Being a novocastrian I'd have to say Newcastle we have a thriving craft beer scene and the Grainstore would be my pick. Corey has been an avid supporter of the industry and small producers started pushing it 15yrs ago when no one was interested.
And I'd also love to try a RIS of yours Yob.
Edit:The Prince has a great bottle shop though the bar and it's variety aren't the best imo.


----------



## sp0rk (24/1/17)

If it goes on tap in Newy, I'll be there for sure
(as long as it's a Friday or Saturday night...)


----------



## n87 (24/1/17)

What exactly are you looking for? a bottle shop or bar?

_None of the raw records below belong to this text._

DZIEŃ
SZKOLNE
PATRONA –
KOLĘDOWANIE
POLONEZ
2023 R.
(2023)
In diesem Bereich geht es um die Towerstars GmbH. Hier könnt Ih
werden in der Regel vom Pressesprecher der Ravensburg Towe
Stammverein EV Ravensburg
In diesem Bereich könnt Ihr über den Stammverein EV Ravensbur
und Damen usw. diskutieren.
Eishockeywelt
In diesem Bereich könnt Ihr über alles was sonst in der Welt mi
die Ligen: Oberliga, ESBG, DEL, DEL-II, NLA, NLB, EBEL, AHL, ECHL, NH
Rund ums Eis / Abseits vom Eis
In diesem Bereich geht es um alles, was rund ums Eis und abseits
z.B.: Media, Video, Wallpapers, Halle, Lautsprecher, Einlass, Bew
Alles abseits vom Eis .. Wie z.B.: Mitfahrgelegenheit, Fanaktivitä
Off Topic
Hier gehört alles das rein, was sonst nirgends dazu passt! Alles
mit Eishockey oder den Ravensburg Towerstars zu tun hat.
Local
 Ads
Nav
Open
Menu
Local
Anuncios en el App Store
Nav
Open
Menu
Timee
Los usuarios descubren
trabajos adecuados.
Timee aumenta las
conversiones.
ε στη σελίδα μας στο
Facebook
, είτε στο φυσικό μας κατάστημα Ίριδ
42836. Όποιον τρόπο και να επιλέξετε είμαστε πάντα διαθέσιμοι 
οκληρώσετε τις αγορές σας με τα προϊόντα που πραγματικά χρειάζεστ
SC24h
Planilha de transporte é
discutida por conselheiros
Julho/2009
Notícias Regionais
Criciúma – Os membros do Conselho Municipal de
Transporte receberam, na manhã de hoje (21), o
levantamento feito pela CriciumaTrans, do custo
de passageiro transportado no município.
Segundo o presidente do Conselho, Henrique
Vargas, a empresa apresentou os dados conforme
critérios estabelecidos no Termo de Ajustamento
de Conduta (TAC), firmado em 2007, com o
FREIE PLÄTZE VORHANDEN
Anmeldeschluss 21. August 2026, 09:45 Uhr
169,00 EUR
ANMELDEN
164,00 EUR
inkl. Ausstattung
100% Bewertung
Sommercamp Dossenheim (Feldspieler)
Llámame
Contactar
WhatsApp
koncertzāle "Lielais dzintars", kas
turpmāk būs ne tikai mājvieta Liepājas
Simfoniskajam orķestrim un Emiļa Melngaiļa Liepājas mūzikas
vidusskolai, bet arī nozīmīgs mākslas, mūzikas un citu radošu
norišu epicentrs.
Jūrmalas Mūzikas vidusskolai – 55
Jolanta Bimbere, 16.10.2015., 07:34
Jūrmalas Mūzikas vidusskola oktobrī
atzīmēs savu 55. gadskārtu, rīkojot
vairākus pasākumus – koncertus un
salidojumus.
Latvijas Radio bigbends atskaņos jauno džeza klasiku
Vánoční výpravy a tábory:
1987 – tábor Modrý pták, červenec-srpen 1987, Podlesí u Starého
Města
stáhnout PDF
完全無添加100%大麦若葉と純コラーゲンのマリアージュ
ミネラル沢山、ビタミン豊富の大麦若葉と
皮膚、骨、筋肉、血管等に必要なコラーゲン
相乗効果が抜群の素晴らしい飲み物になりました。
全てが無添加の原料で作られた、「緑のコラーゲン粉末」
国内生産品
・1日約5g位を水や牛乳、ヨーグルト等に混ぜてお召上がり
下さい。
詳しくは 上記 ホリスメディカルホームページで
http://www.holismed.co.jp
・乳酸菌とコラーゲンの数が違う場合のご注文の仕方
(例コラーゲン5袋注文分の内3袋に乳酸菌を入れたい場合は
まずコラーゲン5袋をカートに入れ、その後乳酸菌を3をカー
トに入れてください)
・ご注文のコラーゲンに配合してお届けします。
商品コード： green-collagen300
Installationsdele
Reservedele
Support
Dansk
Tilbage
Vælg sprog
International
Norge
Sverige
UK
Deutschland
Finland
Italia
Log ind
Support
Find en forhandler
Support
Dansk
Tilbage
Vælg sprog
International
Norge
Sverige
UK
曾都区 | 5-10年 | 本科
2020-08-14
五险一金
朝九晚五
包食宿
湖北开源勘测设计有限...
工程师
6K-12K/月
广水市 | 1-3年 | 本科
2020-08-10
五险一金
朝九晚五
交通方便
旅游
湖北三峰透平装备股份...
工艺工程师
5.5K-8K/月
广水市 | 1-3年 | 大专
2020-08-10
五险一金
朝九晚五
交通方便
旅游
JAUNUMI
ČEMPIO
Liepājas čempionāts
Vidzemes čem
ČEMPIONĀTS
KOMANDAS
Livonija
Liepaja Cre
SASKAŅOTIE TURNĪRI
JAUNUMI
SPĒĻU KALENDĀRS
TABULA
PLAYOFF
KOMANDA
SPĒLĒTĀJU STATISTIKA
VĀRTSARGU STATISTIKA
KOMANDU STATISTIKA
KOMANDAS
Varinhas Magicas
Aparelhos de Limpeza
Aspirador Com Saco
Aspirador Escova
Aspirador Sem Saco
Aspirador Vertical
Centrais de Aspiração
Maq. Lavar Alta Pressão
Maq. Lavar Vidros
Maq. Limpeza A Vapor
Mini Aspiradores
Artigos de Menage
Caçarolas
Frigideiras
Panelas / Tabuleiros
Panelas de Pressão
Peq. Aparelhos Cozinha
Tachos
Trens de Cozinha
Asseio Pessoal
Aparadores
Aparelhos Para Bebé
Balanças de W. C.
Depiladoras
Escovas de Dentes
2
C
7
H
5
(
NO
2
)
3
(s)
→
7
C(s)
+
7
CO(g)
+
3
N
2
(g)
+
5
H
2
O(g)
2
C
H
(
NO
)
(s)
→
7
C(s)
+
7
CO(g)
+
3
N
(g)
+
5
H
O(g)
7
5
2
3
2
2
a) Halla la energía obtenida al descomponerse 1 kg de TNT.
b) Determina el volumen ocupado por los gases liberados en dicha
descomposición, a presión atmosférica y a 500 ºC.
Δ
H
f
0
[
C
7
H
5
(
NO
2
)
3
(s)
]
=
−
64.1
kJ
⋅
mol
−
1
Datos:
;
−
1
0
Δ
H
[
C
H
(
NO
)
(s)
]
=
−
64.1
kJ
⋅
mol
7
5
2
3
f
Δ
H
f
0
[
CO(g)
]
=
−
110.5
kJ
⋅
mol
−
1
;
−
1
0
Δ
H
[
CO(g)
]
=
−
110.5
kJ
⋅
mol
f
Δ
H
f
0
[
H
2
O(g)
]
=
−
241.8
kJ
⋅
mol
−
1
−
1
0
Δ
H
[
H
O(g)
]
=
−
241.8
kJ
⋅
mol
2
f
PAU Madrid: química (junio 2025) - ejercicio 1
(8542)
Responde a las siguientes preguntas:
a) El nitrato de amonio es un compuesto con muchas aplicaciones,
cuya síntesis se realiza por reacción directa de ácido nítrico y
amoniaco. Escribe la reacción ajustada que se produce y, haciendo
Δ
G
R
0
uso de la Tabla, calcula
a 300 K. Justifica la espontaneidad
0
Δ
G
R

I only really know the coast (between Newie and Syd), and there is a great new cellars that opened up a year or so ago in Gosford.
https://craftypint.com/bottleshop/424/Oldfield-Cellars

Not sure if its what you are looking for tho. let me know if you want more info.

No affil etc, the place makes me broke not rich.


----------



## Yob (24/1/17)

We're gunna have only 3 kegs with the rest being bottled, it's been ny plan to put one on in Nsw, one in QLD and have one here, 

I've sorted the Vic one but still need a venue in the others for a release party event. 

Plan is to attend each and drop cases at selected bottle shops on the way.. I've a few lined up in Nsw currently bit none are suitable for the release.


----------



## n87 (24/1/17)

Fair enough. (would be great to get some samples in Gosford tho )
I gather you have looked at the Beer Cartel?


----------



## Yob (24/1/17)

For distribution? 

Yep they are on the list but want a sample before committing to it..


----------



## Bribie G (24/1/17)




----------



## Yob (24/1/17)

Southern Courage Bribie.


----------



## Reedy (24/1/17)

Let us know if Scratch is a go, will definitely check it out


----------



## Yob (21/2/17)

Ok.. NSW is locked in..

The Bitter Phew will be hosting the NSW release, probably last weekend in March.

Along with the release of Southern Courage, there will likely be a few other taps pouring Bandicoot range, TBC exactly which ones yet, but tasty is a given. 

I'm still working on some other BA's to add and should expand to about 6 or 8 taps of crazy arse shit to chuck in ya face...

I'm so pumped after the Vic release and can't thank the Bitter Phew enough for not only offering to host the release but offering taps to bandicoot as well.. 

Exact date TBC but likely the last Saturday of March.

Looking forward to putting faces to names up there... 

Chug


----------



## time01 (22/2/17)

Hoe about qld yob?


----------



## Zorco (22/2/17)

Hi mate, hopefully he has lined up Bowen Phil. I visited there on the weekend and picked up a couple of beauties. When SC lands I hope there will be a few available.


----------



## Yob (22/2/17)

time01 said:


> Hoe about qld yob?


They were shipped yesterday to Phil, should have them tmoz I hope.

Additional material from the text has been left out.